Assignment
Read the lines below, and copy any that contain the string "Beach".

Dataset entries
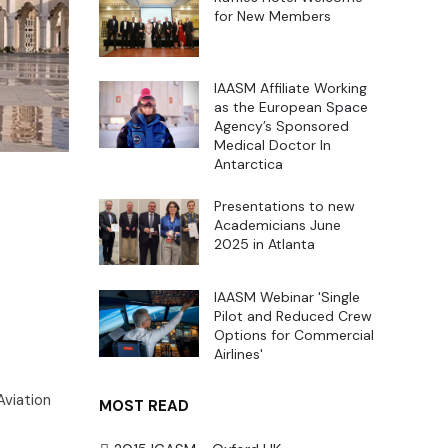
for New Members
IAASM Affiliate Working
as the European Space
Agency’s Sponsored
Medical Doctor In
Antarctica
Presentations to new
Academicians June
2025 in Atlanta
IAASM Webinar 'Single
Pilot and Reduced Crew
Options for Commercial
Airlines'
Aviation
MOST READ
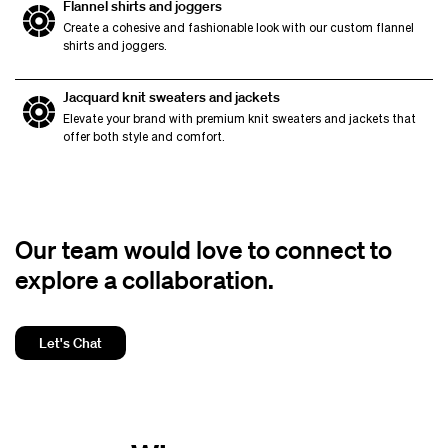
Flannel shirts and joggers
Create a cohesive and fashionable look with our custom flannel
shirts and joggers.
Jacquard knit sweaters and jackets
Elevate your brand with premium knit sweaters and jackets that
offer both style and comfort.
Our team would love to connect to
explore a collaboration.
Let's Chat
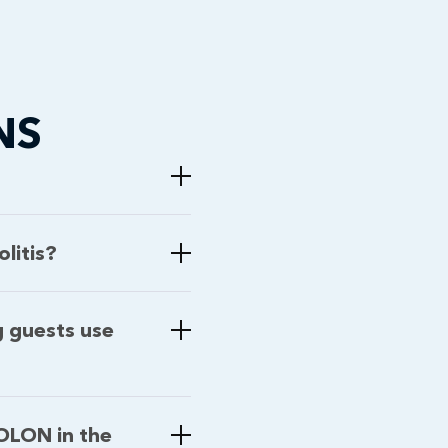
NS
litis?
g guests use
COLON in the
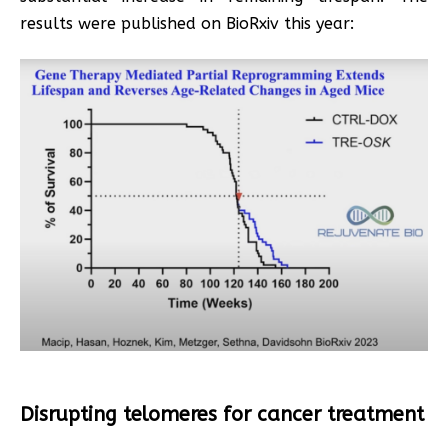
results were published on BioRxiv this year:
Disrupting telomeres for cancer treatment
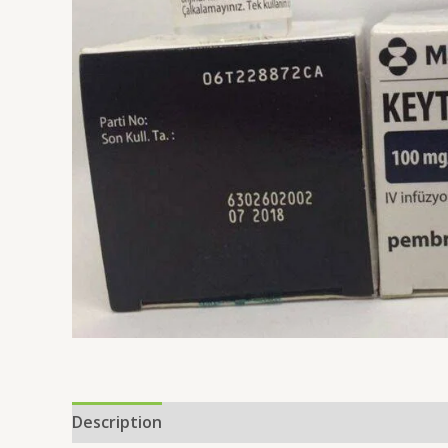
Description
Reviews (0)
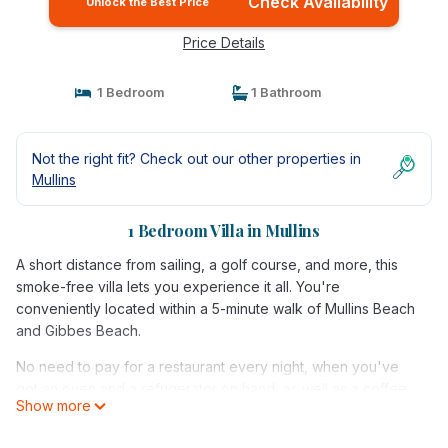
Check Availability
Unlock the Best Price
Price Details
1 Bedroom
1 Bathroom
Not the right fit? Check out our other properties in
Mullins
1 Bedroom Villa in Mullins
A short distance from sailing, a golf course, and more, this
smoke-free villa lets you experience it all. You're
conveniently located within a 5-minute walk of Mullins Beach
and Gibbes Beach.
No need to pay for a restaurant every night, when you've
got an oven and a refrigerator on hand, as well as a coffee
Show more
maker and a toaster. Enjoy the free WiFi and cable/satellite
TV. And you can even pack a bit lighter because there's a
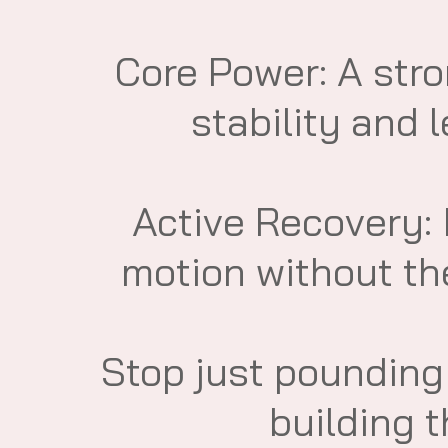
​Core Power: A str
stability and 
​Active Recovery:
motion without th
​Stop just poundin
building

Response to the exercise
conveniently located within a 5-minute walk of Mullins Beach
and Gibbes Beach.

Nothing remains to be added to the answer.